The Office of the Dead. Andrew TaylorЧитать онлайн книгу.
school, fathers and brothers died. Their sisters and daughters were sent to see matron and given cups of cocoa and scrambled eggs on toast. The deaths of Howard and Peter, even though they had happened before my arrival at Hillgard House, gave me something of a cachet because they had been twins and had died so close together.
To tell the truth, I was jealous when Janet admired my doomed brothers, but I was never jealous of the friendship between Janet and my mother. It was not something that excluded me. In a sense it got me off the hook. When Janet was staying with us, I didn’t have to feel guilty.
During that first visit, my mother made Janet a dress, using precious pre-war material she’d been hoarding since 1939. I remember the three of us in the little sewing room on the first floor. I was sitting on the floor reading a book. Every now and then I glanced up at them. I can still see my mother with pins in her mouth kneeling by Janet, and Janet stretching her arms above her head like a ballet dancer and revolving slowly. Their faces were rapt and solemn as though they were in church.
Janet and I shared dreams. In winter we sometimes slept together, huddled close to conserve every scrap of warmth. We pooled information about proscribed subjects, such as periods and male genitalia. We practised being in love. We took it in turns at being the man. We waltzed across the floor of the library, humming the Blue Danube. We exchanged lingering kisses with lips damped shut, mimicking what we had observed in the cinema. We made up conversations.
‘Has anyone ever told you what beautiful eyes you have?’
‘You’re very kind – but really you shouldn’t say such things.’
‘I’ve never felt like this with anyone else.’
‘Nor have I. Isn’t the moon lovely tonight?’
‘Not as lovely as you.’
And so on. Nowadays people would suggest there was a lesbian component to our relationship. But there wasn’t. We were playing at being grown up.

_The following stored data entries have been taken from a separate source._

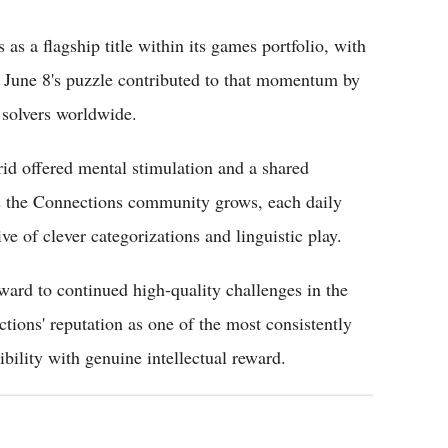
 a flagship title within its games portfolio, with
k. June 8's puzzle contributed to that momentum by
 solvers worldwide.
rid offered mental stimulation and a shared
As the Connections community grows, each daily
ve of clever categorizations and linguistic play.
rward to continued high-quality challenges in the
tions' reputation as one of the most consistently
bility with genuine intellectual reward.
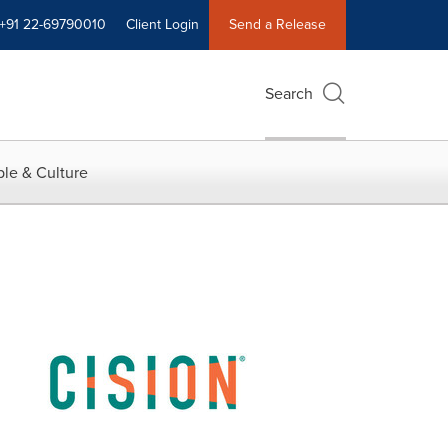
+91 22-69790010
Client Login
Send a Release
Search
le & Culture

Somewhere in the background of our lives, the war dragged on and finally ended. I don’t remember being frightened, only bored by it. I suppose peace came as a relief. In memory, though, everything at Hillgard House went on much as before. The school was its own dreary little world. Rationing continued, and if anything was worse than it had been during the war. One winter the snow and ice were so bad the school was cut off for days.
Our last term was the summer of 1948. We exchanged presents – a ring I had found in a dusty box on top of my mother’s wardrobe, and a brooch Janet’s godmother had given her as a christening present. We swore we would always be friends. A few days later, term ended. Everything changed.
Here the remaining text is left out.